In 1666, the Great Fire of London razed the medieval City of London to the ground. The blaze gutted many of London’s key civic buildings, the old St. Paul’s Cathedral, almost 90 parish churches and more than 13,000 homes. It was a fire like no other in London’s history. Approximately 15 years later, the first fire insurance company – the Insurance Office for Houses – was created in London. It was established in 1681 (six years before Lloyd’s of London came to life) to meet the demands of Londoners who were actively seeking out insurance that could protect them from the next deadly blaze. At this point in time, insurance was sold to the consumer.
Over time, insurance has evolved from a product that is sold to a product that is bought, according to Christian Bieck, global leader of the insurance practice for the IBM Institute for Business Value, a research organisation that provides thought leadership based on primary data and real-life case studies. Today, market power has shifted to the consumer due to the proliferation of the internet and social media, and how easy technology makes it to share information about brands, their products and their customer service.

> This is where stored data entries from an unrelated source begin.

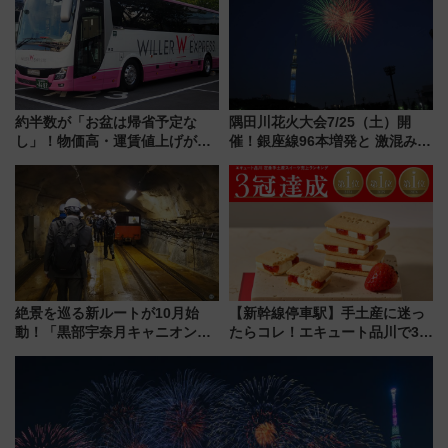
7/27夜10時～放送
アルな懐事情
約半数が「お盆は帰省予定な
隅田川花火大会7/25（土）開
し」！物価高・運賃値上げが財
催！銀座線96本増発と 激混みの
布を直撃、往復1万円以内なら帰
「浅草駅」を回避する最寄り駅･
りたいけど……【WILLER お盆
アクセス攻略法、2万発の花火が
帰省動向調査】
都心の夜に！
絶景を巡る新ルートが10月始
【新幹線停車駅】手土産に迷っ
動！「黒部宇奈月キャニオンル
たらコレ！エキュート品川で3年
ート」と旅の拠点「欅平ラウン
連続売上1位を獲得した定番手土
ジ」がオープン
産スイーツとは？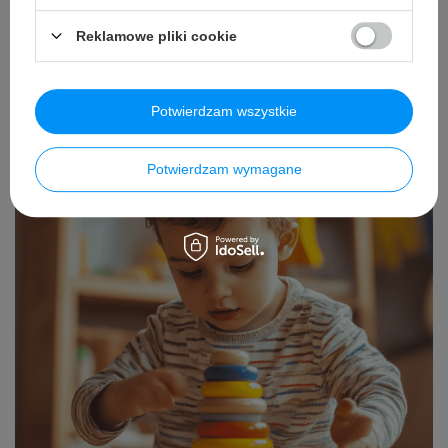
Wyprawka do przedszkola – co naprawdę
się przyda?
Reklamowe pliki cookie
Czytaj więcej
Potwierdzam wszystkie
Potwierdzam wymagane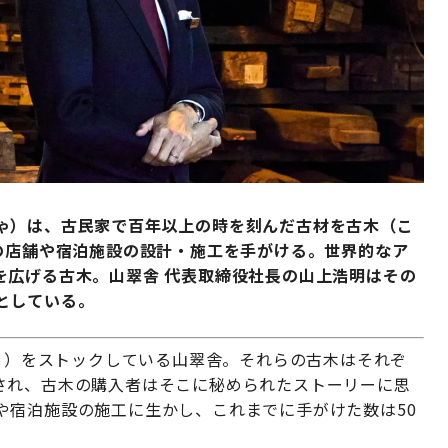
ゃ）は、古民家で百年以上の時を刻んだ古材を古木（こ
の店舗や宿泊施設の設計・施工を手がける。世界的なア
を広げる古木。山翠舎 代表取締役社長の山上浩明はその
としている。
ぼく）をストックしている山翠舎。それらの古木はそれぞ
され、古木の購入者はそこに秘められたストーリーに思
や宿泊施設の施工に生かし、これまでに手がけた数は50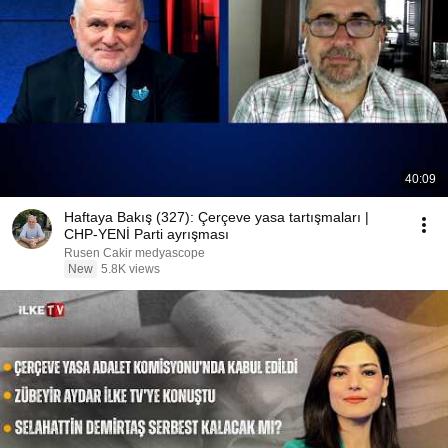
40:09
Haftaya Bakış (327): Çerçeve yasa tartışmaları |
CHP-YENİ Parti ayrışması
Rusen Cakir medyascope
New
5.8K views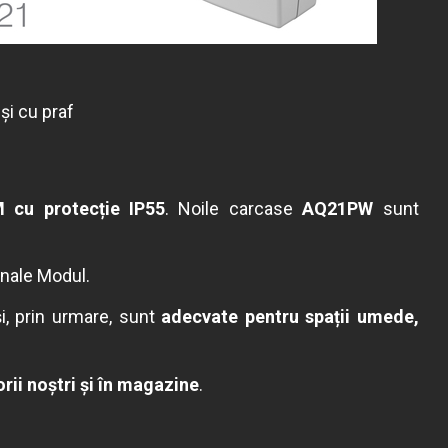
și cu praf
 cu protecție IP55
. Noile carcase
AQ21PW
sunt
onale Modul.
i, prin urmare, sunt
adecvate pentru spații umede,
rii noștri și în magazine
.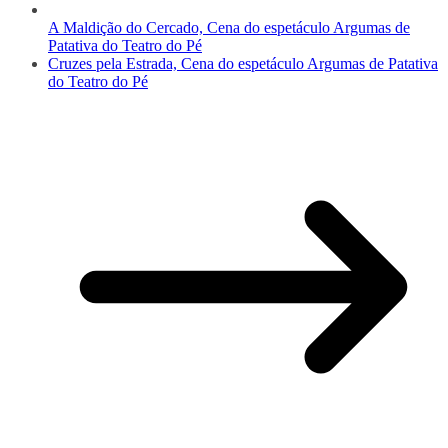
A Maldição do Cercado, Cena do espetáculo Argumas de
Patativa do Teatro do Pé
Cruzes pela Estrada, Cena do espetáculo Argumas de Patativa
do Teatro do Pé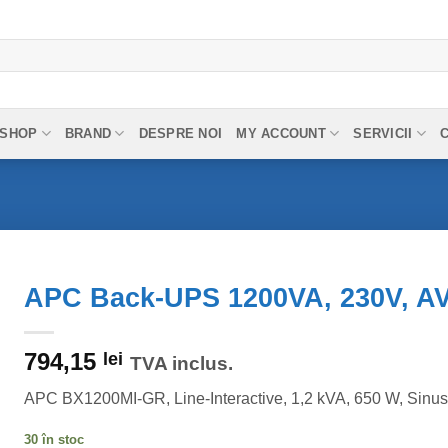
SHOP
BRAND
DESPRE NOI
MY ACCOUNT
SERVICII
APC Back-UPS 1200VA, 230V, A
794,15
lei
TVA inclus.
APC BX1200MI-GR, Line-Interactive, 1,2 kVA, 650 W, Sinus
30 în stoc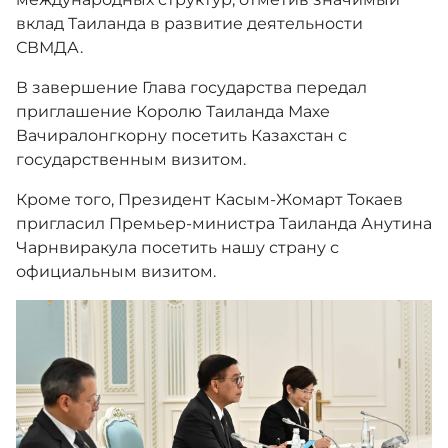
вклад Таиланда в развитие деятельности
СВМДА.
В завершение Глава государства передал
приглашение Королю Таиланда Махе
Вачиралонгкорну посетить Казахстан с
государственным визитом.
Кроме того, Президент Касым-Жомарт Токаев
пригласил Премьер-министра Таиланда Анутина
Чарнвиракула посетить нашу страну с
официальным визитом.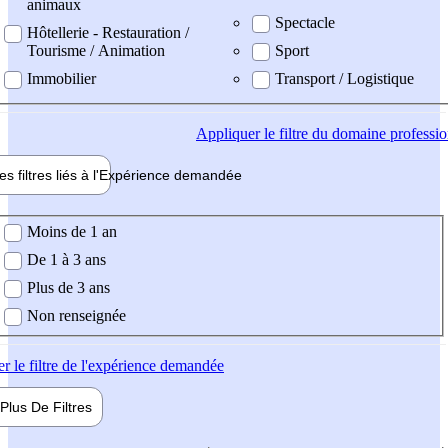
animaux
Spectacle
Hôtellerie - Restauration /
Tourisme / Animation
Sport
Immobilier
Transport / Logistique
Appliquer
le filtre du domaine professi
es filtres liés à l'
Expérience
demandée
ience demandée
Moins de 1 an
De 1 à 3 ans
Plus de 3 ans
Non renseignée
er
le filtre de l'expérience demandée
Plus De
Filtres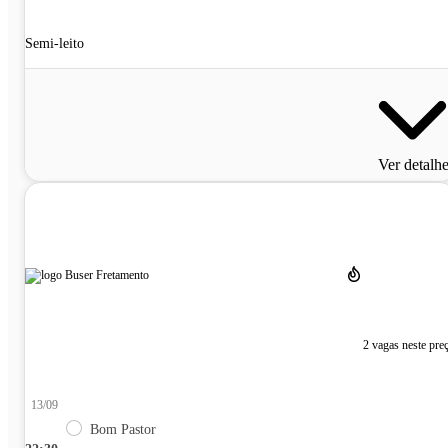
Semi-leito
Ver detalh
2 vagas neste pre
13/09
Bom Pastor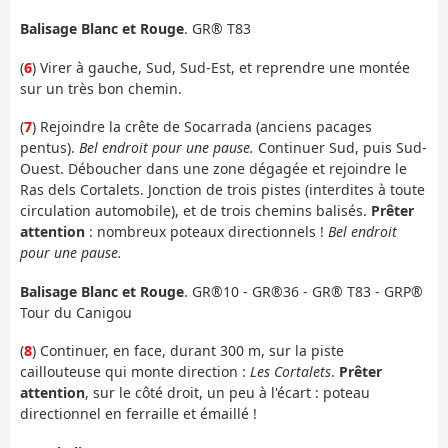
Balisage Blanc et Rouge
. GR® T83
(
6
) Virer à gauche, Sud, Sud-Est, et reprendre une montée
sur un très bon chemin.
(
7
) Rejoindre la crête de Socarrada (anciens pacages
pentus).
Bel endroit pour une pause.
Continuer Sud, puis Sud-
Ouest. Déboucher dans une zone dégagée et rejoindre le
Ras dels Cortalets. Jonction de trois pistes (interdites à toute
circulation automobile), et de trois chemins balisés.
Prêter
attention
: nombreux poteaux directionnels !
Bel endroit
pour une pause.
Balisage Blanc et Rouge
. GR®10 - GR®36 - GR® T83 - GRP®
Tour du Canigou
(
8
) Continuer, en face, durant 300 m, sur la piste
caillouteuse qui monte direction :
Les Cortalets
.
Prêter
attention
, sur le côté droit, un peu à l'écart : poteau
directionnel en ferraille et émaillé !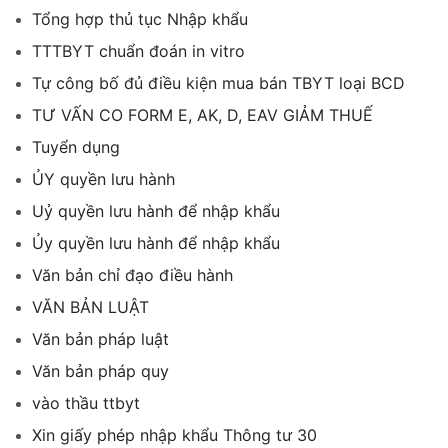
Tổng hợp thủ tục Nhập khẩu
TTTBYT chuẩn đoán in vitro
Tự công bố đủ điều kiện mua bán TBYT loại BCD
TƯ VẤN CO FORM E, AK, D, EAV GIẢM THUẾ
Tuyển dụng
ỦY quyền lưu hành
Uỷ quyền lưu hành để nhập khẩu
Ủy quyền lưu hành để nhập khẩu
Văn bản chỉ đạo điều hành
VĂN BẢN LUẬT
Văn bản pháp luật
Văn bản pháp quy
vào thầu ttbyt
Xin giấy phép nhập khẩu Thông tư 30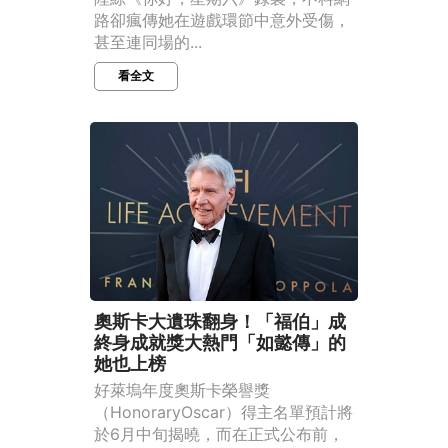
路卻瘋傳她在遊戲環節中意外受傷，
甚至連同場的...
看全文
奧斯卡大遺珠翻身！「福伯」成
終身成就獎大熱門「如懿傳」的
她也上榜
好萊塢年度奧斯卡榮譽獎
（HonoraryOscar）得主名單預計將
於6月中旬揭曉，而在正式公布前，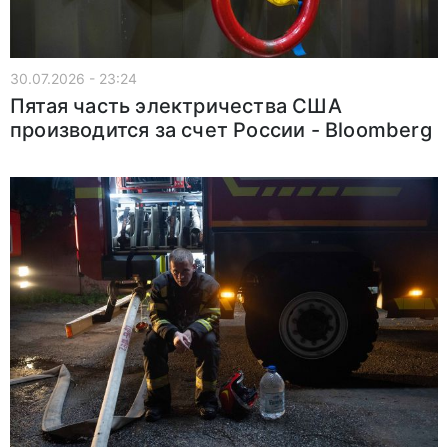
30.07.2026 - 23:24
Пятая часть электричества США
производится за счет России - Bloomberg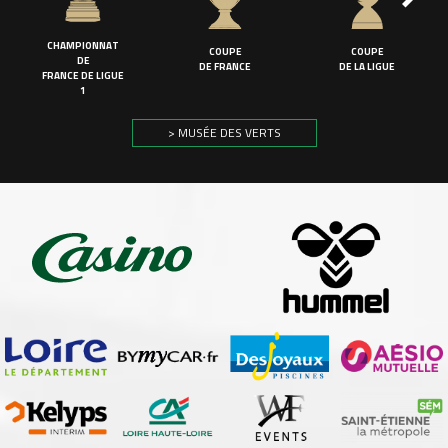
CHAMPIONNAT
COUPE
COUPE
DE
DE FRANCE
DE LA LIGUE
FRANCE DE LIGUE
1
> MUSÉE DES VERTS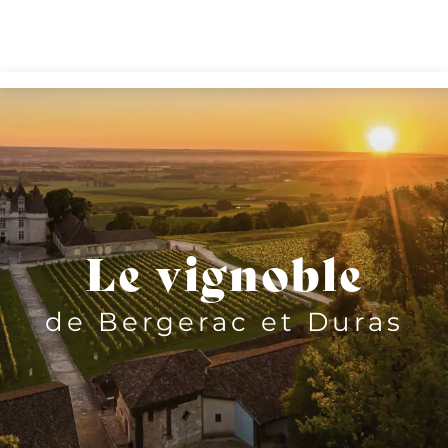
Aller
au
contenu
principal
Le vignoble
de Bergerac et Duras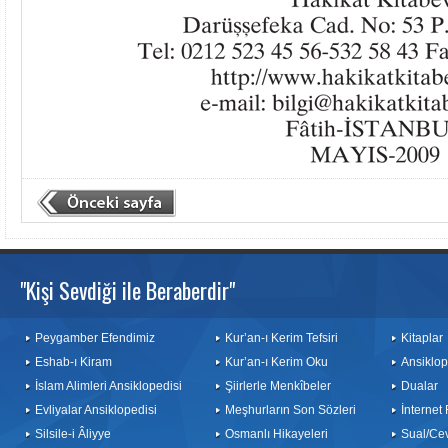
"Kişi Sevdiği ile Beraberdir"
Peygamber Efendimiz
Kur’an-ı Kerim Tefsiri
Kitaplar
Eshab-ı Kiram
Kur’an-ı Kerim Oku
Ansiklop
İslam Alimleri Ansiklopedisi
Şiirlerle Menkîbeler
Dualar
Evliyalar Ansiklopedisi
Meşhurların Son Sözleri
İnternet
Silsile-i Âliyye
Osmanlı Hikayeleri
Sual/Ce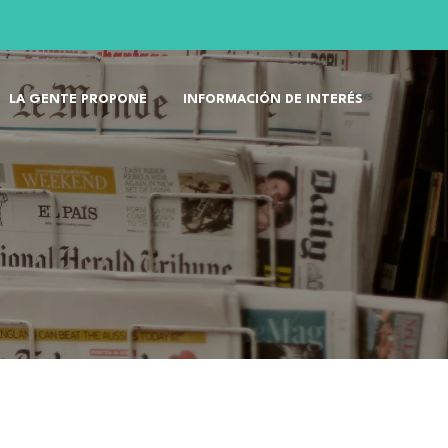
LA GENTE PROPONE
INFORMACIÓN DE INTERÉS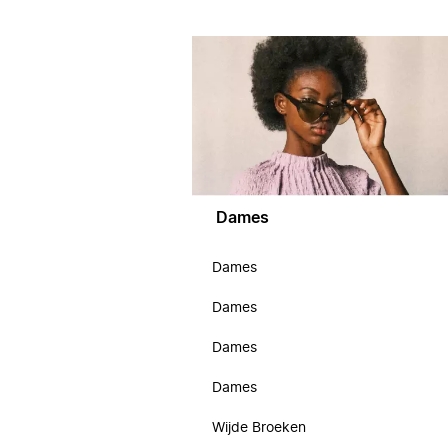
Dames
Dames
Dames
Dames
Dames
Wijde Broeken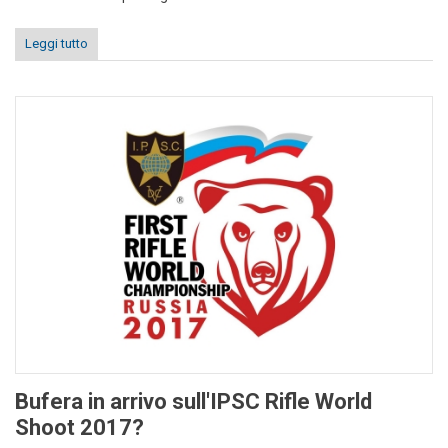
Leggi tutto
Bufera in arrivo sull'IPSC Rifle World
Shoot 2017?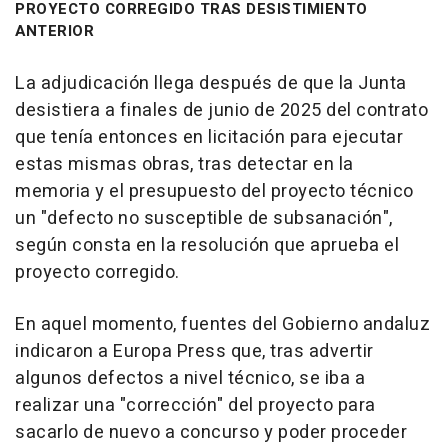
PROYECTO CORREGIDO TRAS DESISTIMIENTO
ANTERIOR
La adjudicación llega después de que la Junta
desistiera a finales de junio de 2025 del contrato
que tenía entonces en licitación para ejecutar
estas mismas obras, tras detectar en la
memoria y el presupuesto del proyecto técnico
un "defecto no susceptible de subsanación",
según consta en la resolución que aprueba el
proyecto corregido.
En aquel momento, fuentes del Gobierno andaluz
indicaron a Europa Press que, tras advertir
algunos defectos a nivel técnico, se iba a
realizar una "corrección" del proyecto para
sacarlo de nuevo a concurso y poder proceder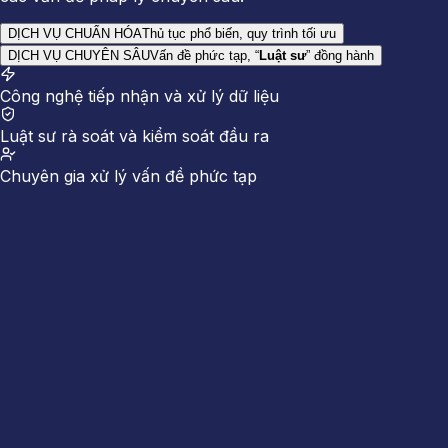
DỊCH VỤ CHUẨN HÓA
Thủ tục phổ biến, quy trình tối ưu
DỊCH VỤ CHUYÊN SÂU
Vấn đề phức tạp, “
Luật sư
” đồng hành
Công nghệ tiếp nhận và xử lý dữ liệu
Luật sư rà soát và kiểm soát đầu ra
Chuyên gia xử lý vấn đề phức tạp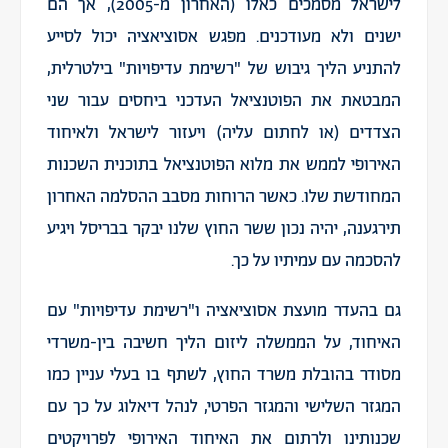
לישראל מסמכים כאלו (האחרון מ-2005), אך הם
ישנים ולא מעודכנים. מפגש אסוציאציה יכול לסייע
להתניע הליך גיבוש של "רשימת עדיפויות" בילטרלית,
המבטאת את הפוטנציאל העדכני ביחסים עבור שני
הצדדים (או לחתום עליה) ויעזור לישראל ולאיחוד
האירופי לממש את מלוא הפוטנציאל בתוכנית השכנות
המחודשת שלו. כאשר הרוחות מסבב ההסלמה האחרון
תירגענה, יהיה נכון ששר החוץ שלנו יבקר בבריסל ויגיע
להסכמה עם עמיתיו על כך.
גם בהעדר מועצת אסוציאציה ו"רשימת עדיפויות" עם
האיחוד, על הממשלה ליזום הליך חשיבה בין-משרדי
מסודר בהובלת משרד החוץ, לשתף בו בעלי עניין כמו
המגזר השלישי והמגזר הפרטי, לנהל דיאלוג על כך עם
שכנותינו ולרתום את האיחוד האירופי לפרויקטים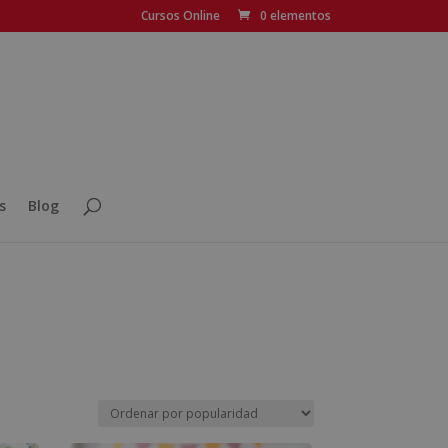
Cursos Online
0 elementos
s
Blog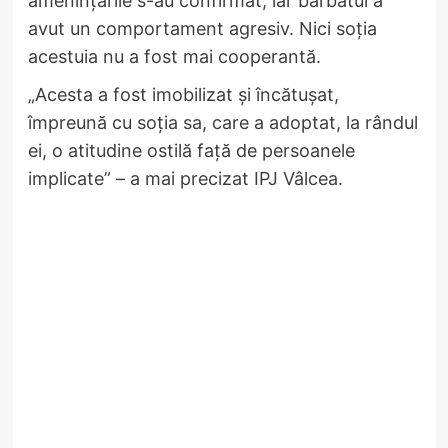
amenințările s-au confirmat, iar bărbatul a
avut un comportament agresiv. Nici soția
acestuia nu a fost mai cooperantă.
„Acesta a fost imobilizat și încătușat,
împreună cu soția sa, care a adoptat, la rândul
ei, o atitudine ostilă față de persoanele
implicate” – a mai precizat IPJ Vâlcea.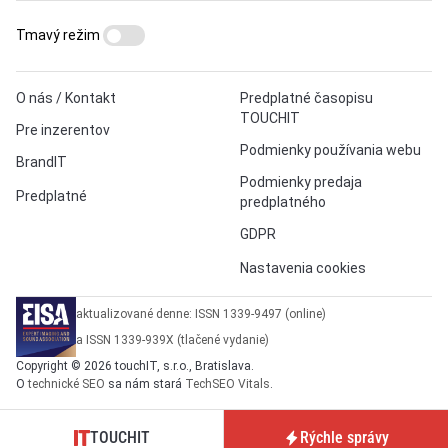
Tmavý režim
O nás / Kontakt
Predplatné časopisu
TOUCHIT
Pre inzerentov
Podmienky používania webu
BrandIT
Podmienky predaja
Predplatné
predplatného
GDPR
Nastavenia cookies
aktualizované denne: ISSN 1339-9497 (online)
a ISSN 1339-939X (tlačené vydanie)
Copyright © 2026 touchIT, s.r.o., Bratislava.
O
technické SEO
sa nám stará
TechSEO Vitals
.
TOUCHIT
Rýchle správy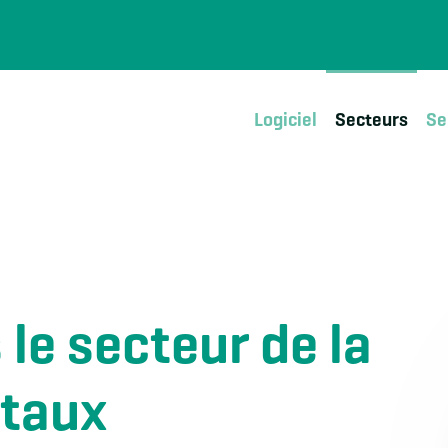
Logiciel
Secteurs
Se
e secteur de la
itaux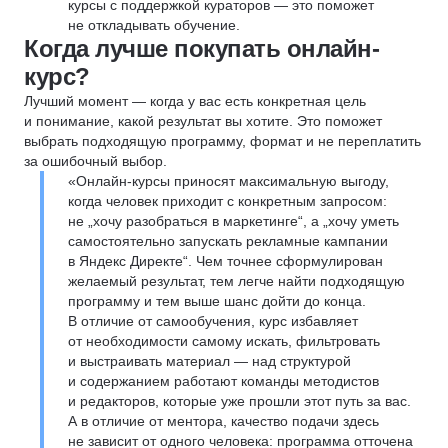
курсы с поддержкой кураторов — это поможет
не откладывать обучение.
Когда лучше покупать онлайн-
курс?
Лучший момент — когда у вас есть конкретная цель
и понимание, какой результат вы хотите. Это поможет
выбрать подходящую программу, формат и не переплатить
за ошибочный выбор.
«Онлайн-курсы приносят максимальную выгоду,
когда человек приходит с конкретным запросом:
не „хочу разобраться в маркетинге“, а „хочу уметь
самостоятельно запускать рекламные кампании
в Яндекс Директе“. Чем точнее сформулирован
желаемый результат, тем легче найти подходящую
программу и тем выше шанс дойти до конца.
В отличие от самообучения, курс избавляет
от необходимости самому искать, фильтровать
и выстраивать материал — над структурой
и содержанием работают команды методистов
и редакторов, которые уже прошли этот путь за вас.
А в отличие от ментора, качество подачи здесь
не зависит от одного человека: программа отточена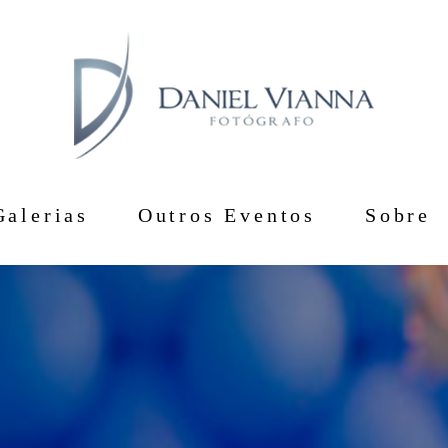
Galerias
Outros Eventos
Sobre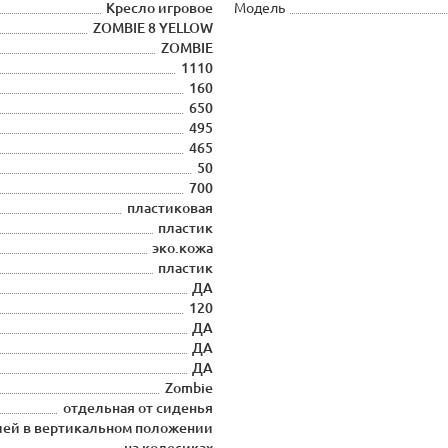
Кресло игровое
Модель
ZOMBIE 8 YELLOW
ZOMBIE
1110
160
650
495
465
50
700
пластиковая
пластик
эко.кожа
пластик
ДА
120
ДА
ДА
ДА
Zombie
отдельная от сиденья
ией в вертикальном положении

“A big part of the business model of insurance companies [historically] was the fact that there was information asymmetry between the insurance company and their customers. But that’s gradually disappearing,” said Bieck. “The internet and digitalisation enable consumers to gather more and more information on their own, so they’re more knowledgeable about risk, about what [companies are offering], and about what other industries are doing. Suddenly, insurers have to compare themselves against the best customer experience in other industries, and insurance is becoming a product that is bought instead of sold.”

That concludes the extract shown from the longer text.